Requirement> Reproduce word for word every line of the entries below, from the line containing "See the attached image. spleen? (SVG masks)" through the final line, and nothing else.

Data for review>
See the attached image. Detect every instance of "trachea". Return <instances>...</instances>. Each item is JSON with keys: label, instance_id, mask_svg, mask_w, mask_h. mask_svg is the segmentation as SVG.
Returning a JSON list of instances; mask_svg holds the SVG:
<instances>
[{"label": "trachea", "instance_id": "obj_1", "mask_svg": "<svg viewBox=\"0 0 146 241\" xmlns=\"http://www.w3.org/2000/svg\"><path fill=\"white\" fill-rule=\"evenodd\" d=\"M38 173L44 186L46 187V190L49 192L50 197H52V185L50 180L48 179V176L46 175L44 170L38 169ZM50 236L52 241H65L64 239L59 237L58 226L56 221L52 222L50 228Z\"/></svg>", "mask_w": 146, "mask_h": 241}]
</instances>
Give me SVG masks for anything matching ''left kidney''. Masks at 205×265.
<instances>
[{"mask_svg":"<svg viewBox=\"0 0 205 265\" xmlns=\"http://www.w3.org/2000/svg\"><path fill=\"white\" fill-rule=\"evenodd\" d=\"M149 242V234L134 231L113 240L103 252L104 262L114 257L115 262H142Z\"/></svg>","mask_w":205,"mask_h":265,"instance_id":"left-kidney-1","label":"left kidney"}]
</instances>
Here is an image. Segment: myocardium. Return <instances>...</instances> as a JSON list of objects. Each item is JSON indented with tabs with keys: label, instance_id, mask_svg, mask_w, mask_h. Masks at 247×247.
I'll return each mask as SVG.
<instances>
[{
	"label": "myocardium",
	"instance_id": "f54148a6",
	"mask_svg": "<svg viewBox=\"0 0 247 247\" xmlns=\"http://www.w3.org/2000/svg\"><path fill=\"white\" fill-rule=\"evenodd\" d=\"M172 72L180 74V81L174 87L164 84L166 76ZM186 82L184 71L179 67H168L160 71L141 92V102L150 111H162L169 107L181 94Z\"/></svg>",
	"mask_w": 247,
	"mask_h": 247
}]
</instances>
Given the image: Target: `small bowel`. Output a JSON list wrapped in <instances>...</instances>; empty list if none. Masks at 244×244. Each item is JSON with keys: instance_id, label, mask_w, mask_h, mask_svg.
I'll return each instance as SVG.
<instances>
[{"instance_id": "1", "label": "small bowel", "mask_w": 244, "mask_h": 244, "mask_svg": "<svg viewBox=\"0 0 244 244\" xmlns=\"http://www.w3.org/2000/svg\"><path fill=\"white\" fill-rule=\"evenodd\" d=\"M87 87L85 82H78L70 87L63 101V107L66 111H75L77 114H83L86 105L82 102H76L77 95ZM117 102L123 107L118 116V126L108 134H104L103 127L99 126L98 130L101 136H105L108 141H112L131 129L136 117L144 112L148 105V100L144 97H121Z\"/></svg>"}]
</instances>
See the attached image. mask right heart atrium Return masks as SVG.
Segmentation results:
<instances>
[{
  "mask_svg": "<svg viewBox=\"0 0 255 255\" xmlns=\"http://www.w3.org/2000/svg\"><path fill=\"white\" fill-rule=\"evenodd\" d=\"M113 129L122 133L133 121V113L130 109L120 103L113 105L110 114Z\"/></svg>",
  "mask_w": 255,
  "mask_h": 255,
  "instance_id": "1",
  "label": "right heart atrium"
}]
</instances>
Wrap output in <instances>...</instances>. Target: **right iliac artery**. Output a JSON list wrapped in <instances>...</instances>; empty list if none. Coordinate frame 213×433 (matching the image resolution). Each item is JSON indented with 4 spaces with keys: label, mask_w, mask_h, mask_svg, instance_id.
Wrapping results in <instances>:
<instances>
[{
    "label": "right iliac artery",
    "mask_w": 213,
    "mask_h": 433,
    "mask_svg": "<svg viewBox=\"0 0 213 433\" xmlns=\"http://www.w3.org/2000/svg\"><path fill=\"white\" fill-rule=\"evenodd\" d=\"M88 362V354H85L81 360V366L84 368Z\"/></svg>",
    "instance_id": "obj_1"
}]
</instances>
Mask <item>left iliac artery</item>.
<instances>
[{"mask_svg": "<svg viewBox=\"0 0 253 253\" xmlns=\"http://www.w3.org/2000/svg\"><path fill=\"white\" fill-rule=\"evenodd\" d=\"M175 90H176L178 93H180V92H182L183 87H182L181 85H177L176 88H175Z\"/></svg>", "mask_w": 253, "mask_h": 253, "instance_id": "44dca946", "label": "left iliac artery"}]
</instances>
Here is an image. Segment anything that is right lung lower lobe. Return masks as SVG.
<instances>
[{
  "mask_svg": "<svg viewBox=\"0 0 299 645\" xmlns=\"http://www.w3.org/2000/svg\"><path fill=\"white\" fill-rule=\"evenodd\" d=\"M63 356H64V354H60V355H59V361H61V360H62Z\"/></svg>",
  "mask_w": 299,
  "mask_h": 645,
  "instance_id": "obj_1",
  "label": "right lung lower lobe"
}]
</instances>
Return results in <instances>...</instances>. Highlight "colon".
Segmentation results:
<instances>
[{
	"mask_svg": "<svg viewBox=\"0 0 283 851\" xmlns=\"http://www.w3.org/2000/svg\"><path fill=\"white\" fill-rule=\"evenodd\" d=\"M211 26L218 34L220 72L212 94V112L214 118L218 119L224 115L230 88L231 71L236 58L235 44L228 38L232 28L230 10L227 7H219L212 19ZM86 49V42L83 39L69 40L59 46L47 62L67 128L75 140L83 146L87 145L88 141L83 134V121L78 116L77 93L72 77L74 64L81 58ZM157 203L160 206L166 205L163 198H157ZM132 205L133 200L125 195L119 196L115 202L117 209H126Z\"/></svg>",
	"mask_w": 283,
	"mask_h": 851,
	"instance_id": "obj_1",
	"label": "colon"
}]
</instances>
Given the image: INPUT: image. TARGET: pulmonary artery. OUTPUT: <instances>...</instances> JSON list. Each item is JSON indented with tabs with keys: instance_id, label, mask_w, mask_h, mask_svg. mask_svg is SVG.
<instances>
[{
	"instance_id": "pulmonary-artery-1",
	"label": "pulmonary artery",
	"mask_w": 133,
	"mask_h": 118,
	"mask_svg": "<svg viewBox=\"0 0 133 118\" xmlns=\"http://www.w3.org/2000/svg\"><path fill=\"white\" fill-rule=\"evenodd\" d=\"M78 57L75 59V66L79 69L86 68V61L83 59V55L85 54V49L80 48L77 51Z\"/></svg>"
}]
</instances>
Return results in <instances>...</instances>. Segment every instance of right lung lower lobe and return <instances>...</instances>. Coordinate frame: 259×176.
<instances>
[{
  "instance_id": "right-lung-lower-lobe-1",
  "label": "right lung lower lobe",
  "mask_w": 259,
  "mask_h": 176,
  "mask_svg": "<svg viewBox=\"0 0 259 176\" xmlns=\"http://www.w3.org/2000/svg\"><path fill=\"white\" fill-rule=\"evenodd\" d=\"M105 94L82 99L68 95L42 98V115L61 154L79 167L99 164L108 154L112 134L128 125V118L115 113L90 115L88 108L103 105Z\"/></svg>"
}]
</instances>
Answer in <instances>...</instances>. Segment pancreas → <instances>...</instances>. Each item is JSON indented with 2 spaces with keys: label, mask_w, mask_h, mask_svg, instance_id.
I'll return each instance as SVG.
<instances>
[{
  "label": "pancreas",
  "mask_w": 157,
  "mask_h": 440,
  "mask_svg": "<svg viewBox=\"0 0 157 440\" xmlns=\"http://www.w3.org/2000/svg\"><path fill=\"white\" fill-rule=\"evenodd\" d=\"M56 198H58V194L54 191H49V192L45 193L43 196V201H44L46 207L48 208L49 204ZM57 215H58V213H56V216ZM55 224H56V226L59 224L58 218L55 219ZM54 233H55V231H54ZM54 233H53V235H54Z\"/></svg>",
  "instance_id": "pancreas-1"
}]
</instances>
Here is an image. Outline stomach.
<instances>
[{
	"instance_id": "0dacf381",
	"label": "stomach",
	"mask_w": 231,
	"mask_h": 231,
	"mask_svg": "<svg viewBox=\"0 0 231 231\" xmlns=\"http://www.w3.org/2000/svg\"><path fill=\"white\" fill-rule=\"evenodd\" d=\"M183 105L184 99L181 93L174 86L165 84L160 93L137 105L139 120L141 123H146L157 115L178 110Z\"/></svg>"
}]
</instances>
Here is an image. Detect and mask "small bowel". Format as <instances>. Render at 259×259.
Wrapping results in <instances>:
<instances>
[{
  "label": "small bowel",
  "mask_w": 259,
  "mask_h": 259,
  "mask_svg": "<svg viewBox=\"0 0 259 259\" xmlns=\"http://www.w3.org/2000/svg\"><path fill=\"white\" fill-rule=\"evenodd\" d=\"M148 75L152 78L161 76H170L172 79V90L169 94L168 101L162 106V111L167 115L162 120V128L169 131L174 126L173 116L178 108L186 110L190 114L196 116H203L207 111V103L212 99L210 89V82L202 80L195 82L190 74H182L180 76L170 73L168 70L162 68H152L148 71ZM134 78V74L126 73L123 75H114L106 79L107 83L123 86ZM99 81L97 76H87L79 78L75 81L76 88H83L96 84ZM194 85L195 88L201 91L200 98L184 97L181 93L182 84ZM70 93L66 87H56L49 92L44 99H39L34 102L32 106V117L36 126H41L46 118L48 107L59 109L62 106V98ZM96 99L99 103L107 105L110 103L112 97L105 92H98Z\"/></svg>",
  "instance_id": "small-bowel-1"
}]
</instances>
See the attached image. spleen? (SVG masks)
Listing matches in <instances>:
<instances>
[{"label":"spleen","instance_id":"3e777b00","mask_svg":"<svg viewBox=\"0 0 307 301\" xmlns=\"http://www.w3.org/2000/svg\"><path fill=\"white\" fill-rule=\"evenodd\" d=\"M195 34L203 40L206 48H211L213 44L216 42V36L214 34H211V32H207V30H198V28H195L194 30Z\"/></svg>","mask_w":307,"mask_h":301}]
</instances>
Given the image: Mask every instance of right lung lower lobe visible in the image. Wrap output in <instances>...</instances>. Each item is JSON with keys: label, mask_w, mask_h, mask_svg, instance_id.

Exercise response>
See the attached image. spleen? (SVG masks)
Listing matches in <instances>:
<instances>
[{"label":"spleen","instance_id":"3e777b00","mask_svg":"<svg viewBox=\"0 0 307 301\" xmlns=\"http://www.w3.org/2000/svg\"><path fill=\"white\" fill-rule=\"evenodd\" d=\"M195 34L203 40L206 48H211L213 44L216 42V36L214 34H211V32H207V30H198V28H195L194 30Z\"/></svg>","mask_w":307,"mask_h":301}]
</instances>
Given the image: Mask every instance of right lung lower lobe visible in the image. Wrap output in <instances>...</instances>. Each item is JSON with keys: label, mask_w, mask_h, mask_svg, instance_id.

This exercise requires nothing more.